Public health officials say these outbreaks are driven in part by misinformation about the safety and efficacy of vaccines, including a long-discredited study that linked vaccines to autism.

Most parents in the U.S. vaccinate their children against measles based on current public health recommendations. The immunizations provide those children with robust protection against the highly contagious (and previously eliminated in the U.S.) disease. Ninety percent of unvaccinated individuals who come into contact with a person who has measles will contract it themselves, and those who cannot be vaccinated — including children who are too young or are immune-compromised — rely on herd immunity to stay safe.

But in certain pockets of the country, such as Clark County, Washington, the heart of the recent outbreak there, vaccination rates are dropping — falling from 96 percent of kindergartners in 2004-2005 to 84 percent in 2017-2018, KATU 2 reports.

“Vaccines are safe, vaccines are effective, and vaccines save lives,” the AAP’s letters to Google, Facebook and Pinterest say. “And yet, long-debunked theories claiming the opposite proliferate online.”

The reasons why parents choose not to vaccinate are “multifactorial,” Wendy Sue Swanson, a pediatrician and chief of digital innovation at Seattle Children’s Hospital, told HuffPost.
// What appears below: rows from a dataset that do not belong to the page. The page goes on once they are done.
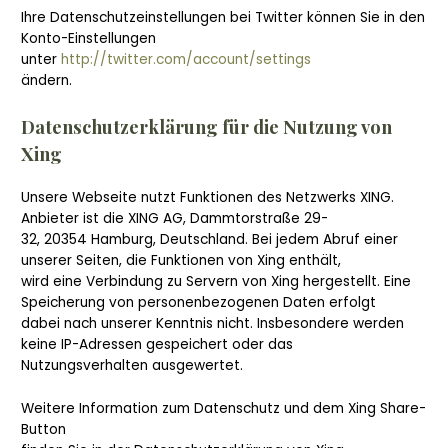
Ihre Datenschutzeinstellungen bei Twitter können Sie in den
Konto-Einstellungen
unter
http://twitter.com/account/settings
ändern.
Datenschutzerklärung für die Nutzung von
Xing
Unsere Webseite nutzt Funktionen des Netzwerks XING.
Anbieter ist die XING AG, Dammtorstraße 29-
32, 20354 Hamburg, Deutschland. Bei jedem Abruf einer
unserer Seiten, die Funktionen von Xing enthält,
wird eine Verbindung zu Servern von Xing hergestellt. Eine
Speicherung von personenbezogenen Daten erfolgt
dabei nach unserer Kenntnis nicht. Insbesondere werden
keine IP-Adressen gespeichert oder das
Nutzungsverhalten ausgewertet.
Weitere Information zum Datenschutz und dem Xing Share-
Button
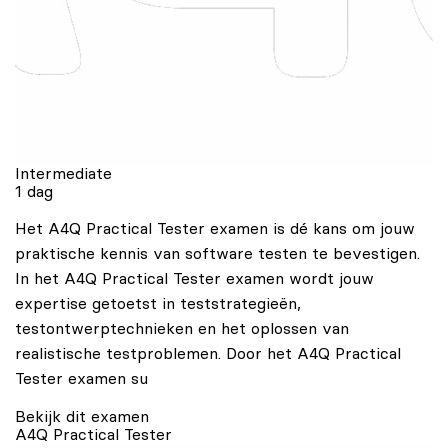
Intermediate
1 dag
Het A4Q Practical Tester examen is dé kans om jouw
praktische kennis van software testen te bevestigen.
In het A4Q Practical Tester examen wordt jouw
expertise getoetst in teststrategieën,
testontwerptechnieken en het oplossen van
realistische testproblemen. Door het A4Q Practical
Tester examen su
Bekijk dit examen
A4Q Practical Tester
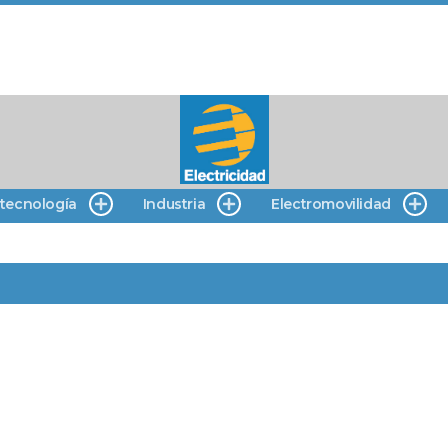
 tecnología
Industria
Electromovilidad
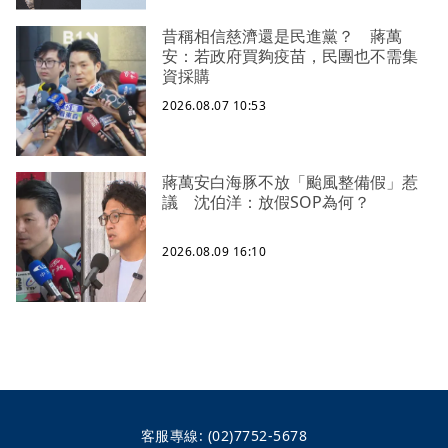
昔稱相信慈濟還是民進黨？ 蔣萬
安：若政府買夠疫苗，民團也不需集
資採購
2026.08.07 10:53
蔣萬安白海豚不放「颱風整備假」惹
議 沈伯洋：放假SOP為何？
2026.08.09 16:10
客服專線:
(02)7752-5678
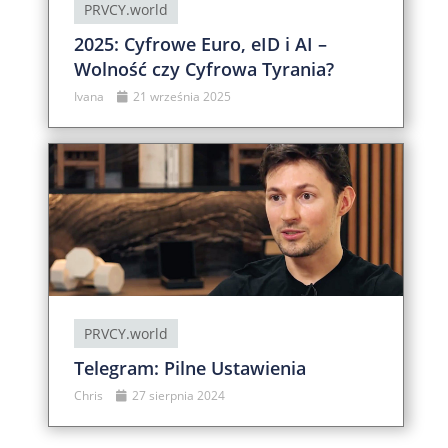
PRVCY.world
2025: Cyfrowe Euro, eID i AI –
Wolność czy Cyfrowa Tyrania?
Ivana
21 września 2025
PRVCY.world
Telegram: Pilne Ustawienia
Chris
27 sierpnia 2024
Yet research demonstrates that parents who chose not to vaccinate are swayed by those in their social circles. A 2013 study of parents in Clark County, Washington, found that roughly 70 percent of vaccine-hesitant parents had someone in their social network who was dissuading them from following standard vaccination schedules, suggesting those voices and conversations can be highly influential.

“We acknowledge that people are getting information from all kinds of different sources,” Swanson said. “Parents don’t get to spend very much time, unfortunately, with their kids’ pediatricians.”

“How do we elevate the voice of science?” she said. “If I’m speaking about vaccines, and someone down the road who didn’t go to medical school, who didn’t do residency, who doesn’t understand vaccines and hasn’t taken care of a child with infectious disease or with a life-threatening vaccine-preventable disease, if they’re talking on Facebook, and I’m talking on Facebook, how do we help the reader in some way know the difference?”

In response to the AAP letters, a spokesperson for Pinterest told HuffPost the company will “continue to use AAP resources to guide our work and look forward to continuing our conversation with them.” (A spokesperson for Google declined to comment specifically on the AAP’s letter, and Facebook did not respond to requests for comment in time for publication.)

There are many reasons why parents choose not to vaccinate, according to Wendy Sue Swanson, a Seattle pediatrician.
Karl Tapales via Getty Images
There are many reasons why parents choose not to vaccinate, according to Wendy Sue Swanson, a Seattle pediatrician.

But the companies appear to be acknowledging their role in the spread of vaccine misinformation. In late February, Pinterest announced it had blocked all vaccine-related searches on its site, which it describes as a temporary solution until it can figure out a long-term strategy for anti-vax advice. This week Facebook also announced a crackdown on anti-vax content on its site by lowering the rankings of groups that spread vaccine misinformation and by rejecting anti-vax ads. And Google, which owns YouTube, has also taken what it describes as steps to more effectively highlight credible news sources and stories.

The AAP says, however, that more can and must be done, though what exactly that means at this point is not clear.

“It’s really easy, I think, to say that the easy solution is to just shut something or someone down,” Swanson said. “I’m not sure about that. I think we care deeply about liberty, I think we care deeply about parents feeling like they have access to all the information they need, and I care deeply that this is not about shaming, or silencing or squashing. This is just about elevating the voice of science.”